Problem statement: Only the lines from the one with "Dicembre 2023" to the end of the data, both ends included, should be output, exactly as they stand and without pictures.

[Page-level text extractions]
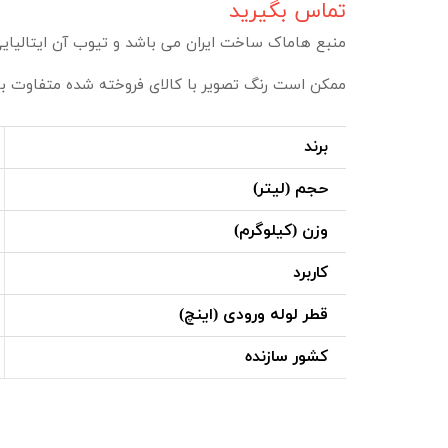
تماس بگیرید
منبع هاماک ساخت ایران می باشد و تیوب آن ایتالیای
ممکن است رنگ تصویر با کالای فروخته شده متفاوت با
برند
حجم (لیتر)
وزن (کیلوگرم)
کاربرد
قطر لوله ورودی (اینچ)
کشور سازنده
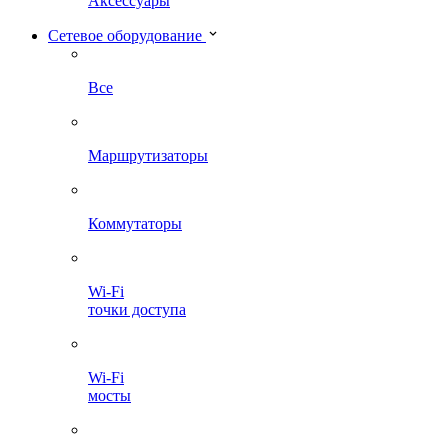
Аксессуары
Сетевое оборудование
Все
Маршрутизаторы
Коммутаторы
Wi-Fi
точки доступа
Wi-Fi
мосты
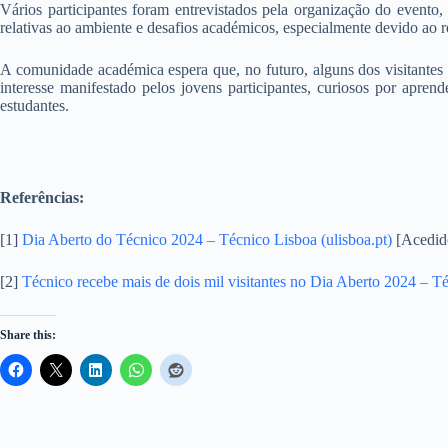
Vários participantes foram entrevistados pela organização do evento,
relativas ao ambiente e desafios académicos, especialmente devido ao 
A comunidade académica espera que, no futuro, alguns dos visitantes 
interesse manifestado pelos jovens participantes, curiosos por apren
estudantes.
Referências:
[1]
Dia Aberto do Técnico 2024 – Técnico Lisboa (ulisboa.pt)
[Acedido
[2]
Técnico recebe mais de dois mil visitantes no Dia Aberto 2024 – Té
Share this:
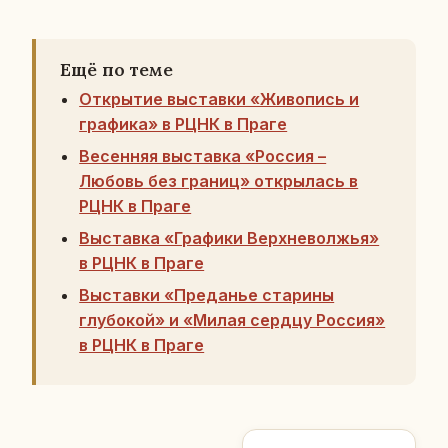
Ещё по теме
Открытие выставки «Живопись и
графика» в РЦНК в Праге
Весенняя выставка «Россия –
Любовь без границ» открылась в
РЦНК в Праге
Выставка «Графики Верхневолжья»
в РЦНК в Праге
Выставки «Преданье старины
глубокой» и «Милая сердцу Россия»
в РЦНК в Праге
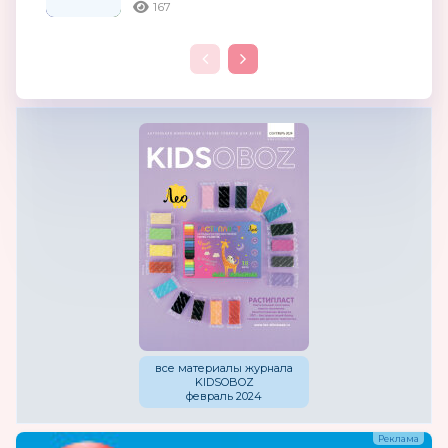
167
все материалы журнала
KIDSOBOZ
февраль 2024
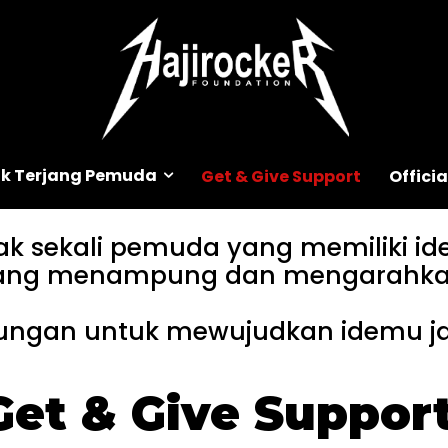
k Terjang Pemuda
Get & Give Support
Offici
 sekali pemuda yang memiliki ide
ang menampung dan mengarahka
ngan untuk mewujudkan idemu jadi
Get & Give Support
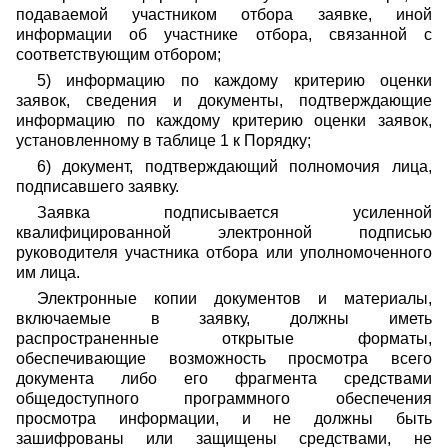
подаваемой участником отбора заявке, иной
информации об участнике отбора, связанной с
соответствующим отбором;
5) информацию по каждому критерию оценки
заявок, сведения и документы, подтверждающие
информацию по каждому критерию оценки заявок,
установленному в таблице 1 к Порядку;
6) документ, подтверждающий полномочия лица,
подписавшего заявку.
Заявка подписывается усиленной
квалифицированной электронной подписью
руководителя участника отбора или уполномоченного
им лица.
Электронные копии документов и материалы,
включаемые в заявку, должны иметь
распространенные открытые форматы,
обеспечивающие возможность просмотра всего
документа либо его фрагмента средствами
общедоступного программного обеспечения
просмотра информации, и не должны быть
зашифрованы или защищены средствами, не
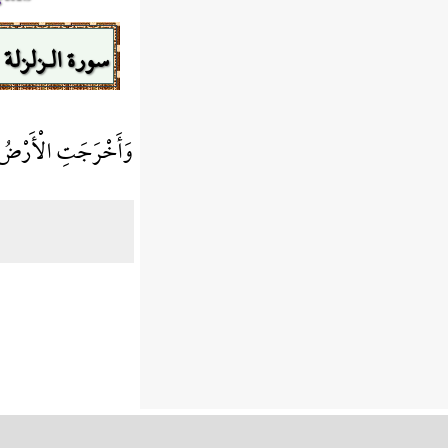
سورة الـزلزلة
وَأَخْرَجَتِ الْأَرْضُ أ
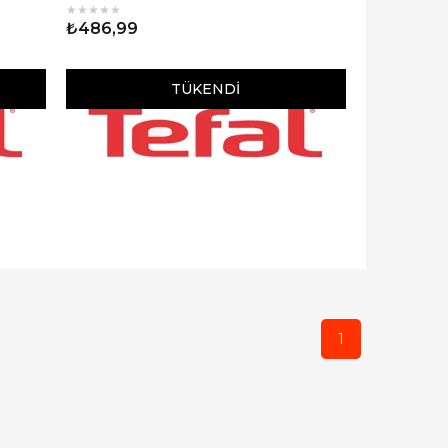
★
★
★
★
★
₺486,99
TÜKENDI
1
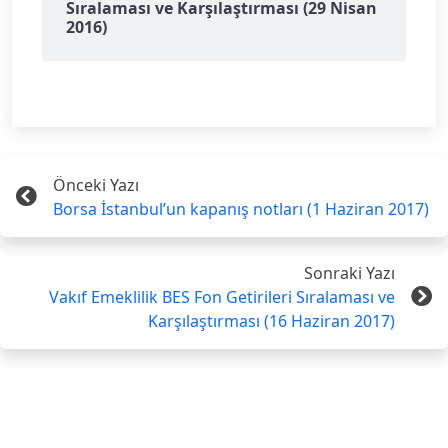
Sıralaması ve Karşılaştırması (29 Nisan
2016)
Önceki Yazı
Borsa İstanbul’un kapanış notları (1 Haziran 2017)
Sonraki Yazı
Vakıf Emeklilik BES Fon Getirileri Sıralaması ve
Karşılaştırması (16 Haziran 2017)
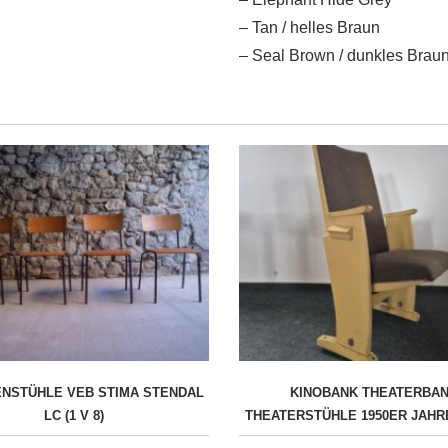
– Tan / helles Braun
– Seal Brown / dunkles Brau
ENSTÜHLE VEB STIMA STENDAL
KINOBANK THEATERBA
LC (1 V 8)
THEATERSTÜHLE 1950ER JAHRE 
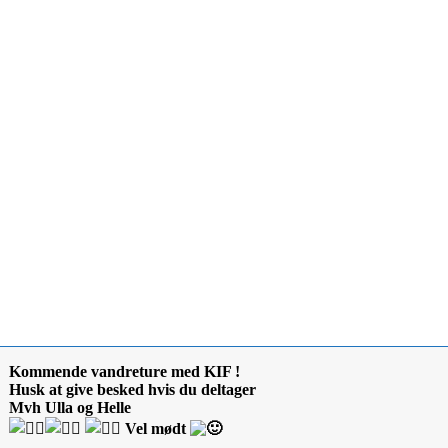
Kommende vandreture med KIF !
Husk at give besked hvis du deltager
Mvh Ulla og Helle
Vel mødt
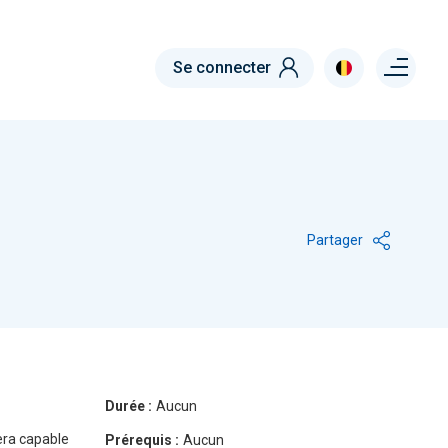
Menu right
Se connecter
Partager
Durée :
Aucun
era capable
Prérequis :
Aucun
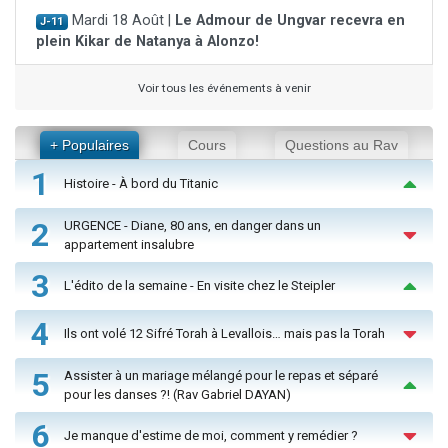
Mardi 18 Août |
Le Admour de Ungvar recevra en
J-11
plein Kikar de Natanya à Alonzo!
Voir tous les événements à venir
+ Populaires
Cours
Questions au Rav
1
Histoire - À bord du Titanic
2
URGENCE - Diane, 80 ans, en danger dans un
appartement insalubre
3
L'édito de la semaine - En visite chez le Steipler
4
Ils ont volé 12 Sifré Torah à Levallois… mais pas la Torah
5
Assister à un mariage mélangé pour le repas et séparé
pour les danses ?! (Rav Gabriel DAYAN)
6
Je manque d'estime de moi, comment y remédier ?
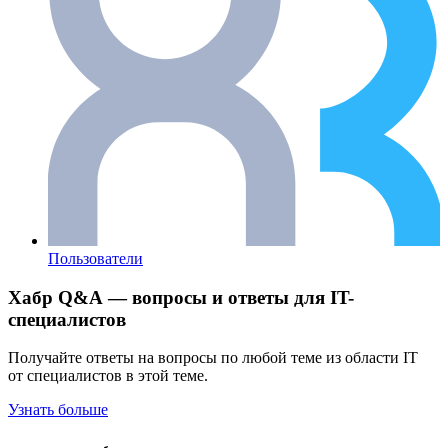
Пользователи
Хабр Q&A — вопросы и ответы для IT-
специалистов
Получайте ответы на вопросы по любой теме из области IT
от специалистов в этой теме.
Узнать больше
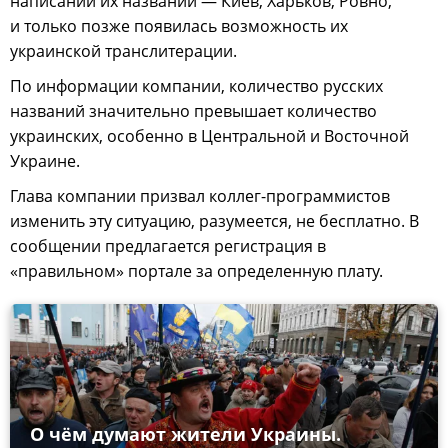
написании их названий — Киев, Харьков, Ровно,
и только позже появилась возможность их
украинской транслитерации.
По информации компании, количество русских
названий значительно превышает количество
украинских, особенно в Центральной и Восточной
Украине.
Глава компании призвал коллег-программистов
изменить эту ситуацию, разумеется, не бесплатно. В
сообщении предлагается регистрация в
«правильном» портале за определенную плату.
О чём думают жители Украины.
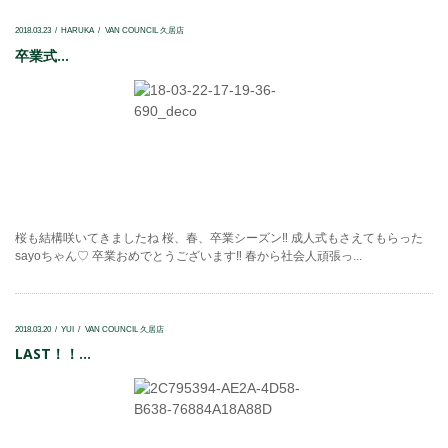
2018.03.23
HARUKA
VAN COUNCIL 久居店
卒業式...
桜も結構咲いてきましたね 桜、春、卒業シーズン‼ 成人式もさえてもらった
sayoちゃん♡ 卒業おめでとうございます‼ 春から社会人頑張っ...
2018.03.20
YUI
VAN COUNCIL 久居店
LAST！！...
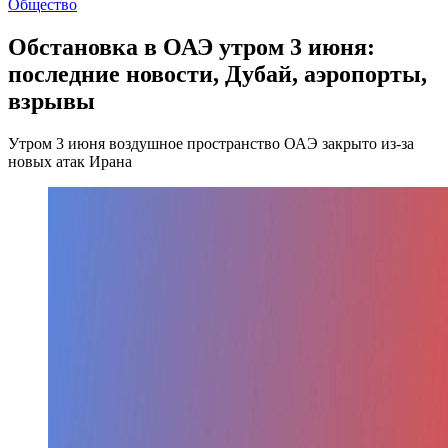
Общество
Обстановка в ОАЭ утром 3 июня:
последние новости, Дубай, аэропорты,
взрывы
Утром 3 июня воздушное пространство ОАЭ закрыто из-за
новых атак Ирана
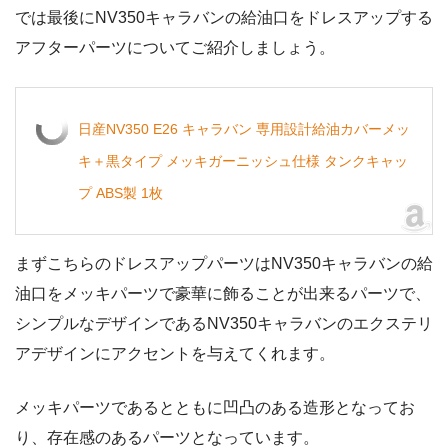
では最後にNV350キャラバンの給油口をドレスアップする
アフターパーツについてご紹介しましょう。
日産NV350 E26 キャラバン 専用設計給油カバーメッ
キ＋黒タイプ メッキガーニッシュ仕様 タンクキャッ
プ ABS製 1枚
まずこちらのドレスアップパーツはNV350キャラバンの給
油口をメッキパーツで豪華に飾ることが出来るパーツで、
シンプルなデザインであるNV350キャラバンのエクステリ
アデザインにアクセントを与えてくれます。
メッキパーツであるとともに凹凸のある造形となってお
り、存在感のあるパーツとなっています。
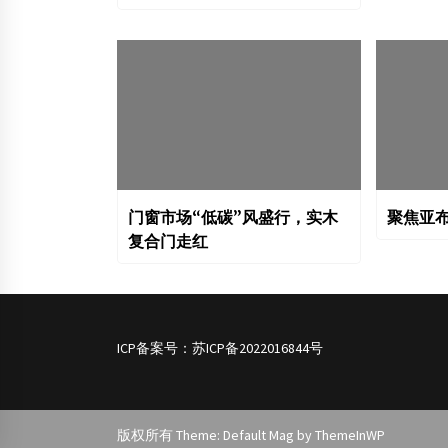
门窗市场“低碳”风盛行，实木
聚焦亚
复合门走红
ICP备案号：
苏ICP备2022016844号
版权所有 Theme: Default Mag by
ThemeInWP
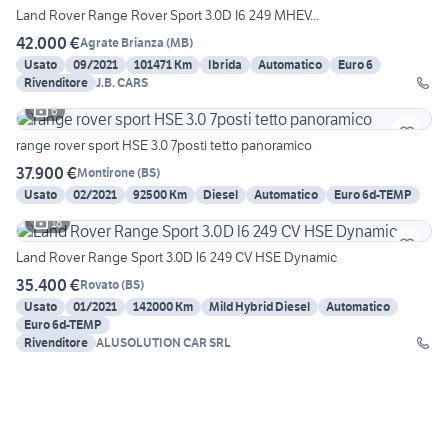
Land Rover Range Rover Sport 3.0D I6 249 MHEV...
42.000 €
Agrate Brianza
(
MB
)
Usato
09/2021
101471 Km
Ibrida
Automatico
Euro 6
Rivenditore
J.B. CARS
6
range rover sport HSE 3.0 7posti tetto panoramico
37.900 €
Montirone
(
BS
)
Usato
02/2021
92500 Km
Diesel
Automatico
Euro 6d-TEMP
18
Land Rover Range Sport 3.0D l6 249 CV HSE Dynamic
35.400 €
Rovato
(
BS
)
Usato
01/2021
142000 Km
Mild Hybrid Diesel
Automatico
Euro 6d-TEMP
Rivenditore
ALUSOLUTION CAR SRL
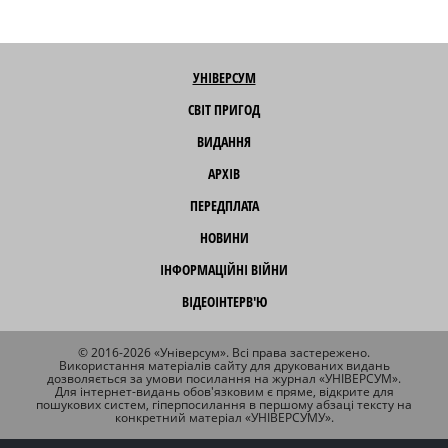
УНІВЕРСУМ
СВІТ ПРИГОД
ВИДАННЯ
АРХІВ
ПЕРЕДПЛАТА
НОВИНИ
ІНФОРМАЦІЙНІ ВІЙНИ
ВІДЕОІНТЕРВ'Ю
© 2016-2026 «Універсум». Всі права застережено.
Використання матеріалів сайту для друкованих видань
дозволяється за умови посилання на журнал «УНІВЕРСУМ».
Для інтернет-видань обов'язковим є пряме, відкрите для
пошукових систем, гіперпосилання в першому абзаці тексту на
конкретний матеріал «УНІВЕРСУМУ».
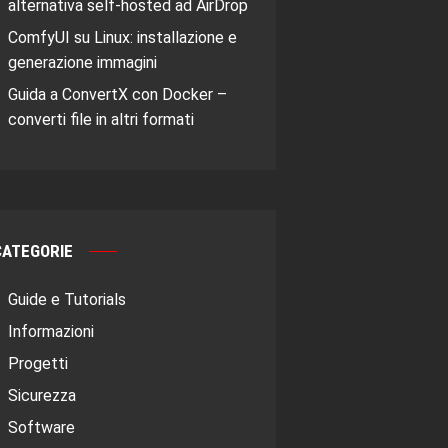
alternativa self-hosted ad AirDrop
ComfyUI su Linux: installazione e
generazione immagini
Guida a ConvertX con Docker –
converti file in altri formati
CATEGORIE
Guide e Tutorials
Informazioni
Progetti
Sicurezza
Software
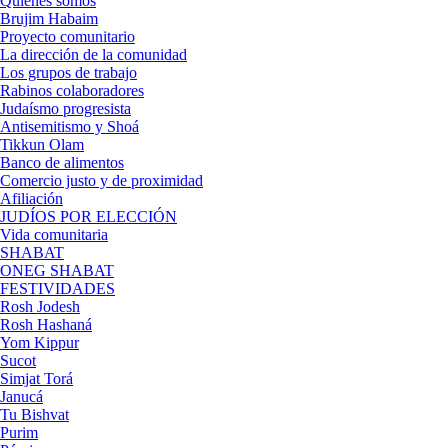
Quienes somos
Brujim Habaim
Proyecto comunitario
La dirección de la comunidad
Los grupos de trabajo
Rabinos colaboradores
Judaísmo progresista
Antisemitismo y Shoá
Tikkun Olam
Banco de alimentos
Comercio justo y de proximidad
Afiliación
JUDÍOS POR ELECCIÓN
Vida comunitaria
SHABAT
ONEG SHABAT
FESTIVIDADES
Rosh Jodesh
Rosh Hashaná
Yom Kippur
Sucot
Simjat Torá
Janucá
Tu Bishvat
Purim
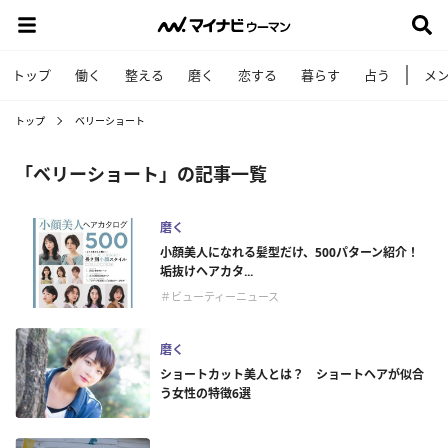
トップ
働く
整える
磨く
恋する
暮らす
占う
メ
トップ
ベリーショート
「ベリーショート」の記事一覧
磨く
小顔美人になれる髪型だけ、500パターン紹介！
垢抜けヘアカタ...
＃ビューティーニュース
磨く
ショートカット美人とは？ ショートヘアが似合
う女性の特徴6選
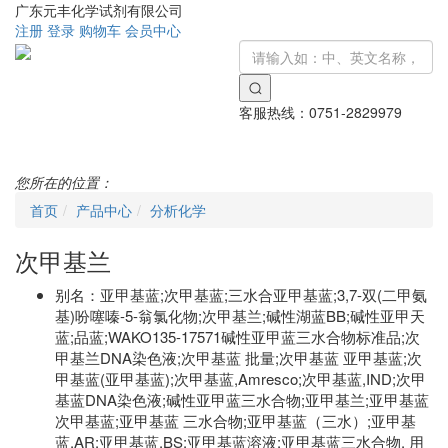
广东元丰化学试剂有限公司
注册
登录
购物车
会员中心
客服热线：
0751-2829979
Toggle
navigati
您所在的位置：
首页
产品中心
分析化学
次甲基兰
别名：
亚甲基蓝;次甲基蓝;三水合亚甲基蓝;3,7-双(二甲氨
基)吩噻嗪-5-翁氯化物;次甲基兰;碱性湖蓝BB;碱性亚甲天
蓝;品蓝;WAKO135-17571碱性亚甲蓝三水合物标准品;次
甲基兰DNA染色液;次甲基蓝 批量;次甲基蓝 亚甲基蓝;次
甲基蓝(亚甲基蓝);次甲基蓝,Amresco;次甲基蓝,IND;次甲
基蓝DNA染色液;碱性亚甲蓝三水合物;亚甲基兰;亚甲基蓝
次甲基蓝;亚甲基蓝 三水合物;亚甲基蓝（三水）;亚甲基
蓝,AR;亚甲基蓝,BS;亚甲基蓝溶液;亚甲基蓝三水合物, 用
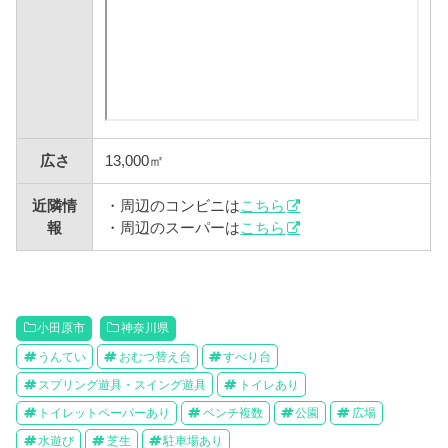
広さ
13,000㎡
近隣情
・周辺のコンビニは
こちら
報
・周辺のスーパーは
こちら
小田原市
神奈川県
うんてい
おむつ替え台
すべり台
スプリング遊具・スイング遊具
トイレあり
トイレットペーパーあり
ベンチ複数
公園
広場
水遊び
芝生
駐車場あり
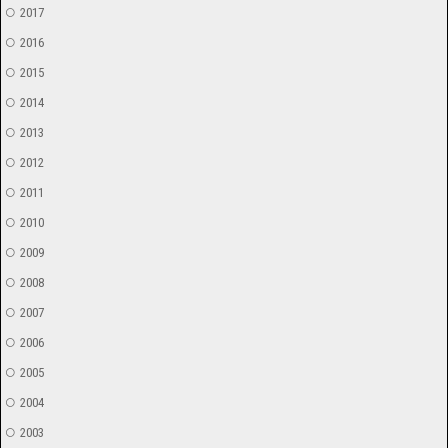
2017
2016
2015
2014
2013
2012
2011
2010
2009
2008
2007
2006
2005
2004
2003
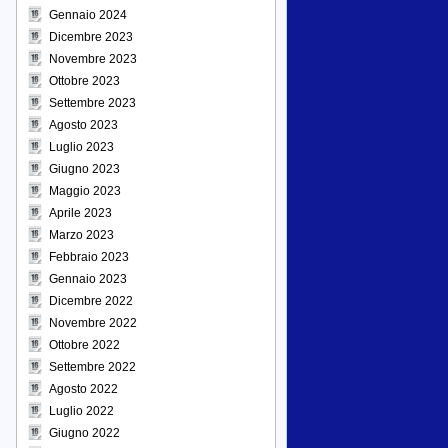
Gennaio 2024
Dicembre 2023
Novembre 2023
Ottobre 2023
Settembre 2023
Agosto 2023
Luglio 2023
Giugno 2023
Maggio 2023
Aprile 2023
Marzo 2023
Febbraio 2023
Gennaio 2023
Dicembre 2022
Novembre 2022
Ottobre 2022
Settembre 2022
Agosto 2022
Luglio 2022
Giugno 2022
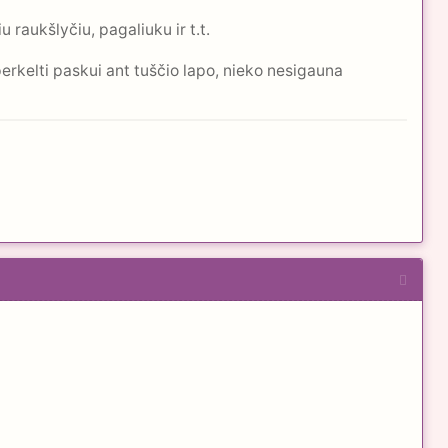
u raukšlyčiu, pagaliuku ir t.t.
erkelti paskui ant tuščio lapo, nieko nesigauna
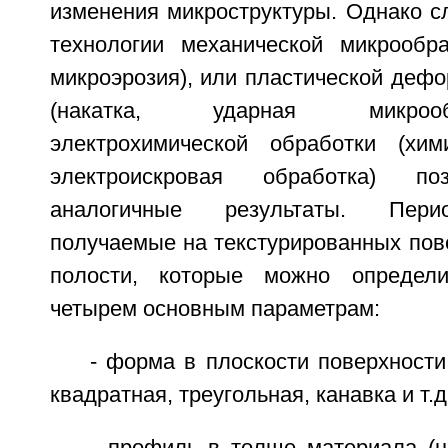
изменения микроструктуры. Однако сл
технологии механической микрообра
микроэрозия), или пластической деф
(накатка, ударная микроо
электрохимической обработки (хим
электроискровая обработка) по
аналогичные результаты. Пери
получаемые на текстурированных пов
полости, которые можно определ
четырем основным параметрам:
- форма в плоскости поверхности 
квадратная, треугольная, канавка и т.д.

Result for this task:
Dicembre 2023
Novembre 2023
Ottobre 2023
Settembre 2023
Agosto 2023
Luglio 2023
Giugno 2023
Maggio 2023
Aprile 2023
Marzo 2023
Febbraio 2023
Gennaio 2023
Dicembre 2022
Novembre 2022
Ottobre 2022
Settembre 2022
Agosto 2022
Luglio 2022
Giugno 2022
u raukšlyčiu, pagaliuku ir t.t.
erkelti paskui ant tuščio lapo, nieko nesigauna
изменения микроструктуры. Однако сл
технологии механической микрообра
микроэрозия), или пластической деф
(накатка, ударная микроо
электрохимической обработки (хим
электроискровая обработка) по
аналогичные результаты. Пери
получаемые на текстурированных пов
полости, которые можно определ
четырем основным параметрам:
- форма в плоскости поверхности 
квадратная, треугольная, канавка и т.д.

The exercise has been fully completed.